Re: why is gist index taking so much space on the disc

From: Martijn van Oosterhout <kleptog(at)svana(dot)org>
To: Grzegorz Jaskiewicz <gj(at)pointblue(dot)com(dot)pl>
Cc: pgsql-hackers(at)postgresql(dot)org
Subject: Re: why is gist index taking so much space on the disc
Date: 2005-11-21 19:45:32
Message-ID: 20051121194527.GG16764@svana.org
Views: Raw Message | Whole Thread | Download mbox | Resend email
Thread:
Lists: pgsql-hackers

On Mon, Nov 21, 2005 at 08:14:44PM +0100, Grzegorz Jaskiewicz wrote:
> >You mean you sometimes put the same elements in the two halves? You
> >shouldn't do that. The whole point is that the search will descend any
> >node that matches consistant, but any single key should only appear
> >once in each index.
> >
> >picksplit should *split* the set, not return two sets about the same
> >size as you started...
>
> Nope, I mean that 'masks' created to match either 'half' sometimes
> match elements in the other one.
> This shouldn't be a big deal, just one level to go down on query to
> much more specific result set.
> I have fixed that with, somewhat hack.

It's not a hack, that's how it's supposed to work. An entry should only
appear once in the index, but it could appear in multiple places. Like
you say, some entries can go into either half.

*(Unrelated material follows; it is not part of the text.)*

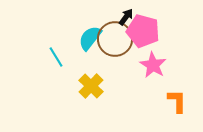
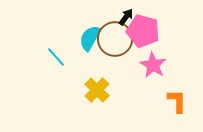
cyan semicircle: rotated 8 degrees counterclockwise
cyan line: rotated 10 degrees counterclockwise
yellow cross: moved 6 px right, 4 px down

B-Trees are the rather special case that you can always split a set of
values into two non-overlapping sets. With geometric types (like your
bitmasks) you can't avoid overlap sometimes so you have to follow
multiple branches to check if an element is there or not.

Your pseudo code is good and will work fine. However, ideally you want
to divide the overlap in such a way that later splits work better.
Maybe by trying to decide which mask is "closer".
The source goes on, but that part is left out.